- **What is required**
Pull out every line below containing the word "步行速度".

::: Source information

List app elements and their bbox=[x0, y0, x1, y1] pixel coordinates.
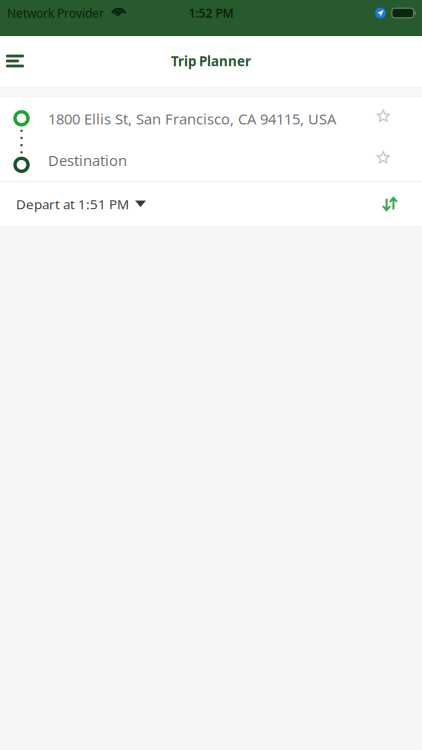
staticText: Destination bbox=[48, 150, 127, 170]
staticText: 1:52 PM bbox=[188, 5, 234, 21]
button[interactable]: Destination bbox=[0, 140, 422, 181]
button[interactable]: Swap origin and destination bbox=[366, 182, 414, 226]
staticText: Network Provider bbox=[7, 5, 104, 21]
button[interactable]: Depart at 1:51 PM bbox=[0, 182, 156, 226]
staticText: 1800 Ellis St, San Francisco, CA 94115, … bbox=[48, 109, 336, 128]
button[interactable]: Menu bbox=[0, 36, 44, 86]
button[interactable]: 1800 Ellis St, San Francisco, CA 94115, … bbox=[0, 98, 422, 140]
staticText: Depart at 1:51 PM bbox=[16, 195, 129, 213]
staticText: Trip Planner bbox=[171, 52, 251, 70]
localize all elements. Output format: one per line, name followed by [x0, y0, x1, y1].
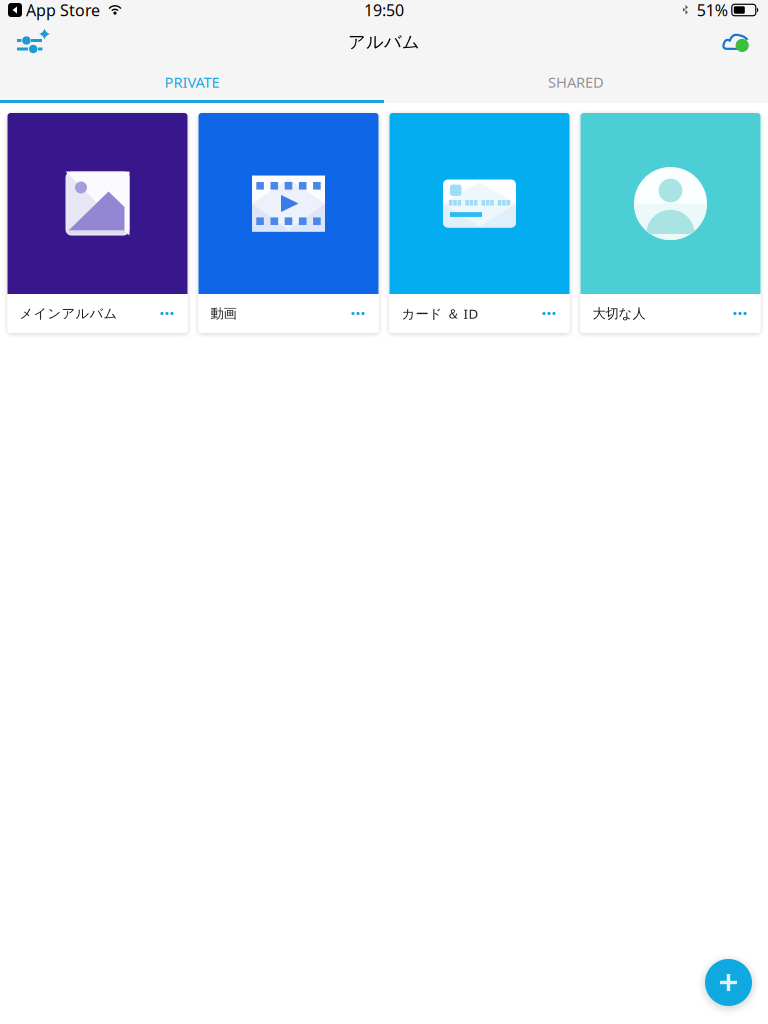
staticText: カード ＆ ID — [402, 305, 478, 322]
button[interactable]: Filters — [8, 20, 64, 64]
staticText: PRIVATE — [164, 72, 220, 92]
staticText: 19:50 — [364, 0, 404, 21]
staticText: メインアルバム — [20, 305, 118, 322]
button[interactable]: iCloud status — [710, 20, 760, 64]
staticText: 動画 — [210, 305, 236, 322]
button[interactable]: Add album — [705, 959, 752, 1006]
staticText: 51% — [697, 0, 728, 21]
staticText: アルバム — [348, 31, 420, 53]
button[interactable]: SHARED — [384, 64, 768, 103]
button[interactable]: PRIVATE — [0, 64, 384, 103]
staticText: App Store — [22, 0, 100, 21]
button[interactable]: 動画 — [198, 113, 378, 333]
staticText: 大切な人 — [592, 305, 646, 322]
button[interactable]: カード ＆ ID — [390, 113, 570, 333]
button[interactable]: 大切な人 — [580, 113, 760, 333]
button[interactable]: メインアルバム — [8, 113, 188, 333]
staticText: SHARED — [548, 72, 604, 92]
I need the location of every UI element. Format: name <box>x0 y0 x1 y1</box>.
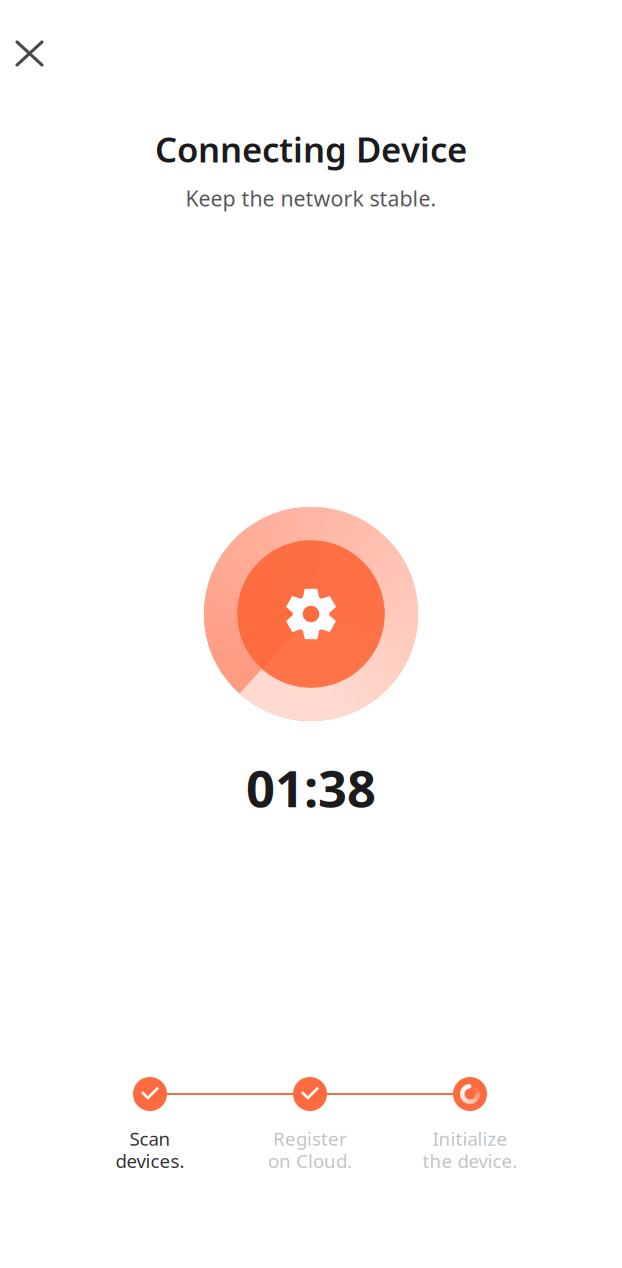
button[interactable]: Close <box>1 26 58 81</box>
staticText: Initialize <box>432 1126 508 1151</box>
staticText: Connecting Device <box>155 126 467 172</box>
staticText: on Cloud. <box>268 1148 352 1173</box>
staticText: 01:38 <box>246 754 376 821</box>
staticText: the device. <box>422 1148 518 1173</box>
staticText: Keep the network stable. <box>186 184 436 212</box>
staticText: Scan <box>130 1126 170 1151</box>
staticText: devices. <box>116 1148 184 1173</box>
staticText: Register <box>273 1126 347 1151</box>
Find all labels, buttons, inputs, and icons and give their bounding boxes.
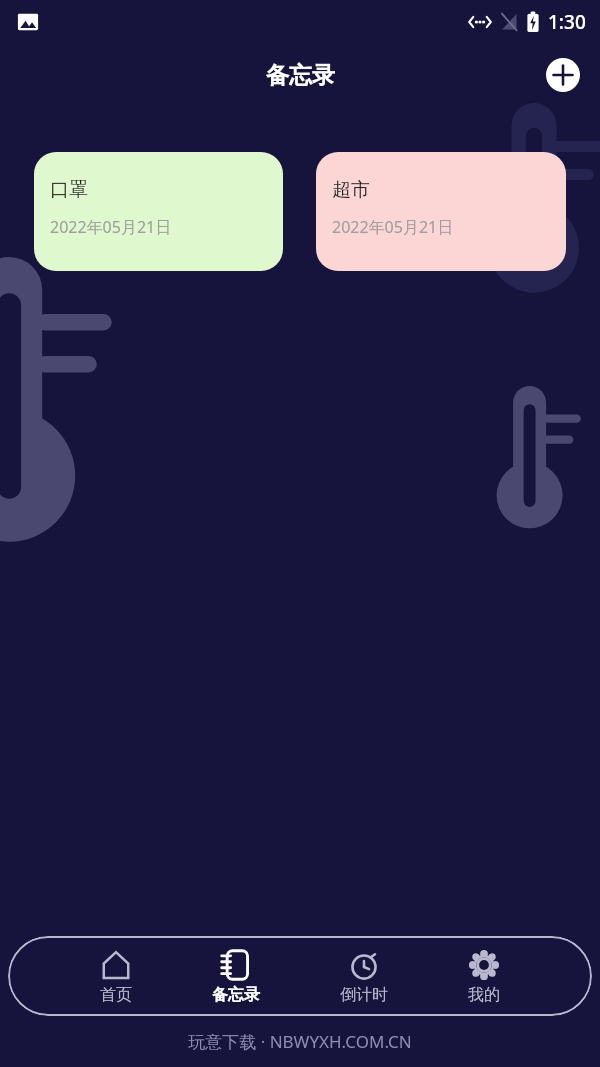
button[interactable]: 倒计时 bbox=[340, 940, 388, 1013]
staticText: 1:30 bbox=[548, 9, 586, 35]
button[interactable]: 口罩 bbox=[34, 152, 283, 271]
button[interactable]: 首页 bbox=[99, 940, 133, 1013]
staticText: 首页 bbox=[100, 985, 132, 1005]
staticText: 倒计时 bbox=[340, 985, 388, 1005]
button[interactable]: Add note bbox=[546, 58, 580, 92]
staticText: 口罩 bbox=[50, 178, 88, 202]
button[interactable]: 备忘录 bbox=[212, 940, 260, 1013]
staticText: 备忘录 bbox=[212, 985, 260, 1005]
staticText: 2022年05月21日 bbox=[332, 216, 454, 238]
staticText: 玩意下载 · NBWYXH.COM.CN bbox=[0, 1030, 600, 1053]
staticText: 超市 bbox=[332, 178, 370, 202]
button[interactable]: 我的 bbox=[467, 940, 501, 1013]
staticText: 备忘录 bbox=[266, 61, 335, 90]
button[interactable]: 超市 bbox=[316, 152, 566, 271]
staticText: 我的 bbox=[468, 985, 500, 1005]
staticText: 2022年05月21日 bbox=[50, 216, 172, 238]
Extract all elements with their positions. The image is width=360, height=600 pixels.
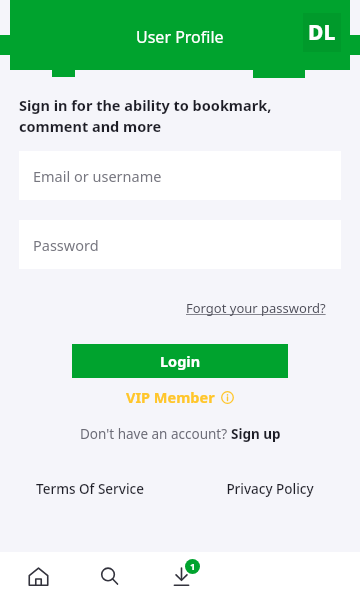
staticText: 1 — [190, 560, 196, 573]
staticText: VIP Member — [126, 387, 215, 407]
staticText: Don't have an account? — [80, 425, 231, 443]
staticText: Login — [160, 351, 201, 371]
staticText: Email or username — [33, 166, 162, 186]
staticText: Sign in for the ability to bookmark, com… — [19, 95, 272, 137]
button[interactable]: Search — [86, 552, 132, 600]
button[interactable]: Email or username — [19, 151, 341, 200]
staticText: Password — [33, 235, 99, 255]
button[interactable]: Forgot your password? — [182, 295, 330, 321]
button[interactable]: Downloads — [158, 552, 204, 600]
staticText: User Profile — [136, 26, 224, 48]
button[interactable]: Home — [15, 552, 61, 600]
button[interactable]: DL logo — [303, 13, 341, 52]
button[interactable]: Password — [19, 220, 341, 269]
button[interactable]: Privacy Policy — [222, 476, 318, 502]
staticText: DL — [308, 18, 336, 47]
button[interactable]: VIP Member — [0, 387, 360, 407]
button[interactable]: Sign up — [231, 425, 281, 443]
button[interactable]: Terms Of Service — [32, 476, 148, 502]
button[interactable]: Login — [72, 344, 288, 378]
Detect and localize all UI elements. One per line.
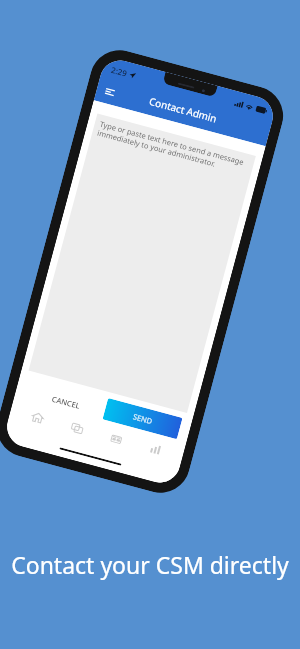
button[interactable]: CANCEL — [44, 387, 88, 417]
button[interactable]: Menu — [97, 80, 122, 104]
button[interactable]: SEND — [102, 398, 183, 439]
staticText: Contact Admin — [148, 94, 219, 126]
button[interactable]: Home — [23, 403, 52, 432]
button[interactable]: Stats — [141, 434, 170, 464]
staticText: SEND — [132, 411, 154, 426]
staticText: CANCEL — [51, 394, 81, 411]
staticText: Contact your CSM directly — [0, 549, 300, 580]
staticText: Type or paste text here to send a messag… — [96, 119, 251, 178]
button[interactable]: Cards — [63, 413, 92, 443]
button[interactable]: Badge — [101, 424, 131, 453]
staticText: 2:29 — [110, 64, 128, 79]
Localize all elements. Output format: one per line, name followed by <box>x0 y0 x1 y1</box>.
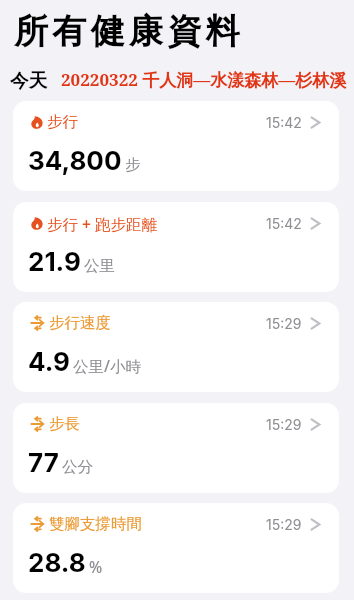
staticText: 77 <box>28 447 59 478</box>
staticText: 步行速度 <box>49 313 111 333</box>
staticText: 28.8 <box>28 547 86 578</box>
staticText: 步行 + 跑步距離 <box>47 213 157 234</box>
staticText: 15:29 <box>266 516 302 533</box>
staticText: 公分 <box>62 457 93 477</box>
staticText: 雙腳支撐時間 <box>49 514 142 534</box>
button[interactable]: 雙腳支撐時間 <box>13 503 339 593</box>
staticText: 公里/小時 <box>73 355 141 376</box>
staticText: 公里 <box>84 256 115 276</box>
staticText: 4.9 <box>28 346 70 377</box>
staticText: 15:42 <box>266 215 302 232</box>
staticText: 34,800 <box>28 145 122 176</box>
staticText: 今天 <box>10 69 47 92</box>
staticText: 15:29 <box>266 416 302 433</box>
button[interactable]: 步長 <box>13 403 339 493</box>
button[interactable]: 步行 + 跑步距離 <box>13 202 339 292</box>
staticText: 15:29 <box>266 315 302 332</box>
staticText: 15:42 <box>266 114 302 131</box>
button[interactable]: 步行速度 <box>13 302 339 392</box>
staticText: 步 <box>125 155 141 175</box>
staticText: 21.9 <box>28 246 81 277</box>
staticText: 步行 <box>47 112 78 132</box>
staticText: 所有健康資料 <box>14 10 244 53</box>
button[interactable]: 步行 <box>13 101 339 191</box>
staticText: 步長 <box>49 414 80 434</box>
staticText: % <box>89 556 103 577</box>
staticText: 20220322 千人洞—水漾森林—杉林溪 <box>61 68 347 91</box>
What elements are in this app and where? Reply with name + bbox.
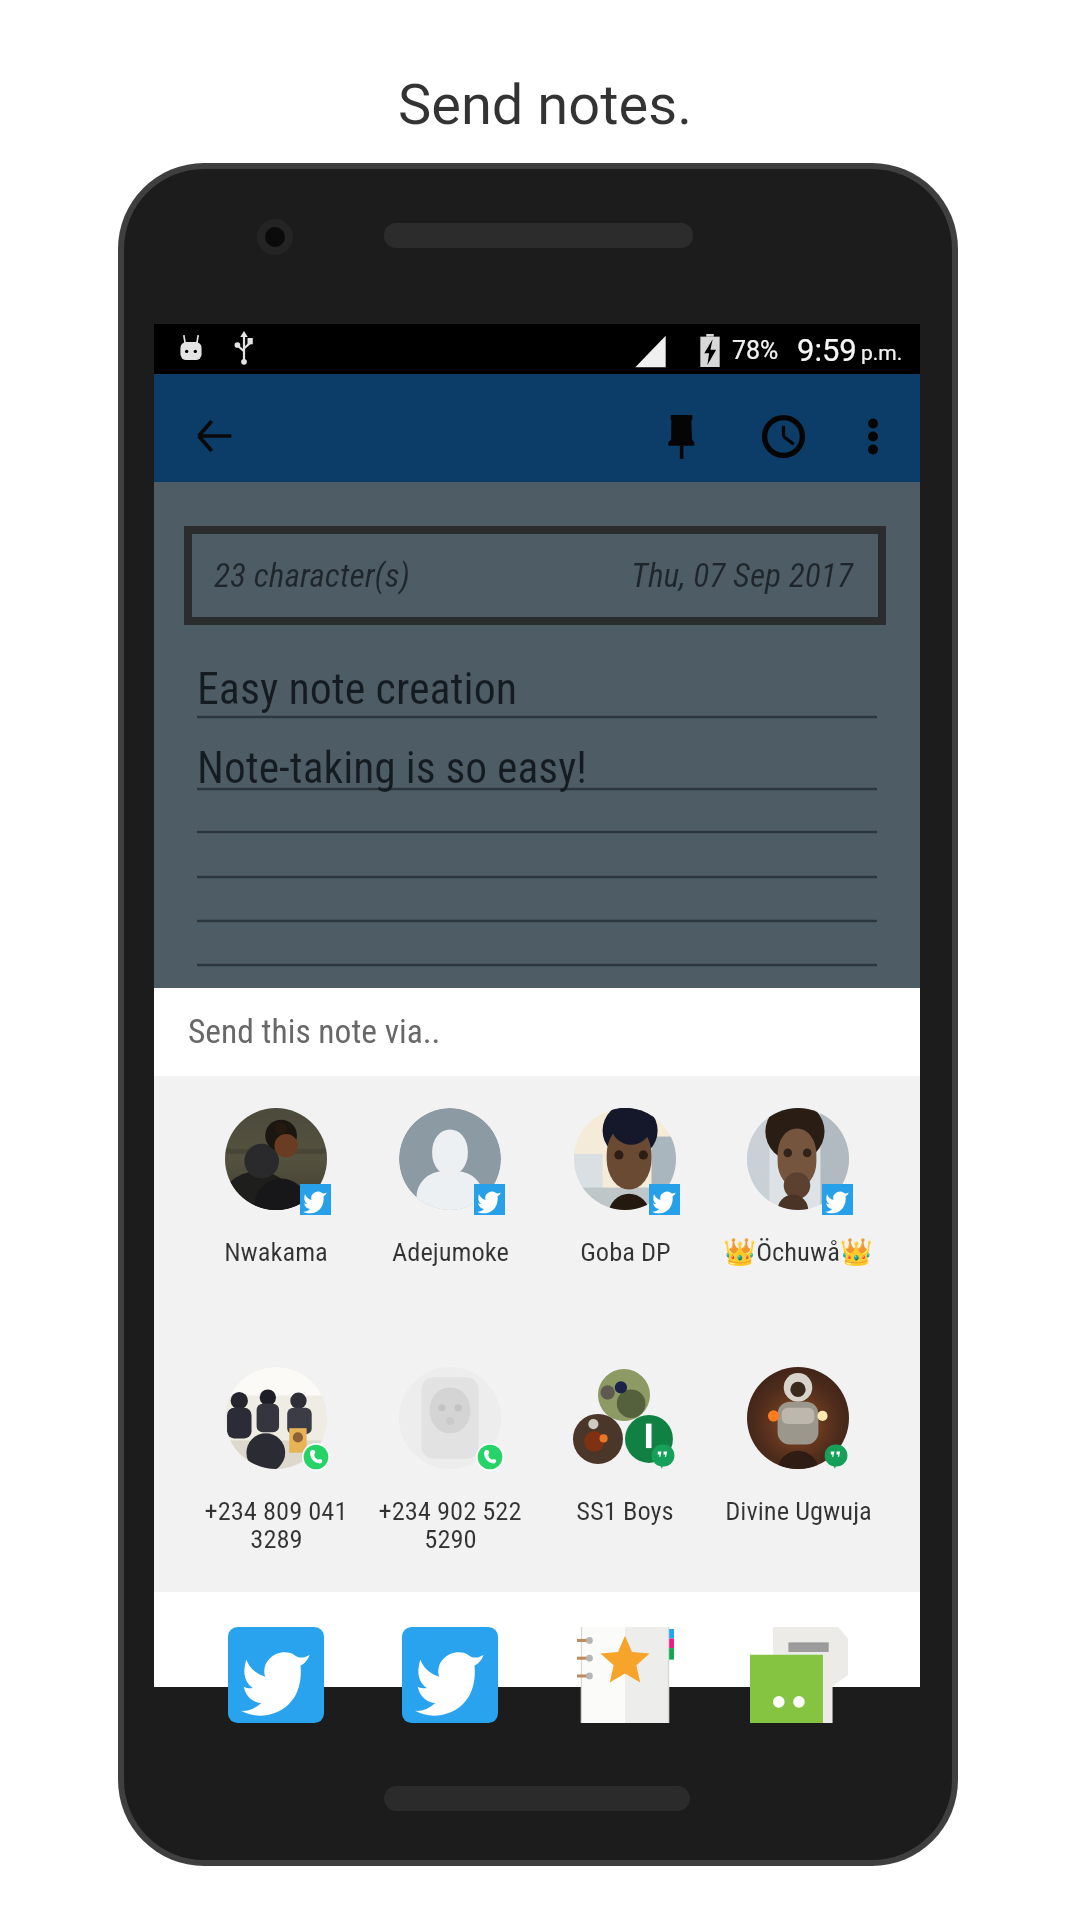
staticText: +234 902 522 — [378, 1495, 522, 1526]
staticText: 78% — [732, 336, 779, 365]
staticText: +234 809 041 — [204, 1495, 348, 1526]
staticText: p.m. — [861, 341, 903, 366]
button[interactable]: Share target — [577, 1627, 673, 1722]
button[interactable]: More options — [839, 402, 907, 470]
staticText: Note-taking is so easy! — [197, 743, 587, 794]
button[interactable]: Set reminder — [746, 399, 820, 473]
button[interactable]: Share target — [402, 1627, 498, 1722]
staticText: SS1 Boys — [576, 1495, 674, 1526]
staticText: Adejumoke — [392, 1236, 509, 1267]
staticText: Thu, 07 Sep 2017 — [631, 556, 853, 595]
staticText: 👑Öchuwå👑 — [723, 1236, 873, 1267]
button[interactable]: Goba DP — [574, 1108, 676, 1210]
staticText: Send this note via.. — [188, 1012, 441, 1051]
button[interactable]: Nwakama — [225, 1108, 327, 1210]
button[interactable]: Share target — [228, 1627, 324, 1722]
button[interactable]: 👑Öchuwå👑 — [747, 1108, 849, 1210]
staticText: 3289 — [250, 1523, 303, 1554]
button[interactable]: Navigate up — [177, 399, 251, 473]
button[interactable]: Divine Ugwuja — [747, 1367, 849, 1469]
button[interactable]: Share target — [750, 1627, 846, 1722]
staticText: Divine Ugwuja — [725, 1495, 872, 1526]
staticText: Goba DP — [580, 1236, 671, 1267]
staticText: Nwakama — [224, 1236, 328, 1267]
button[interactable]: +234 809 041 — [225, 1367, 327, 1469]
staticText: Easy note creation — [197, 663, 518, 715]
staticText: Send notes. — [398, 72, 692, 138]
staticText: 9:59 — [797, 332, 857, 368]
staticText: 23 character(s) — [214, 556, 410, 595]
button[interactable]: SS1 Boys — [574, 1367, 676, 1469]
button[interactable]: Adejumoke — [399, 1108, 501, 1210]
button[interactable]: Pin note — [645, 401, 717, 473]
staticText: 5290 — [424, 1523, 477, 1554]
button[interactable]: +234 902 522 — [399, 1367, 501, 1469]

::::::

- **Task response**
staticText: 步行速度 <box>49 313 111 333</box>
button[interactable]: 步行速度 <box>13 302 339 392</box>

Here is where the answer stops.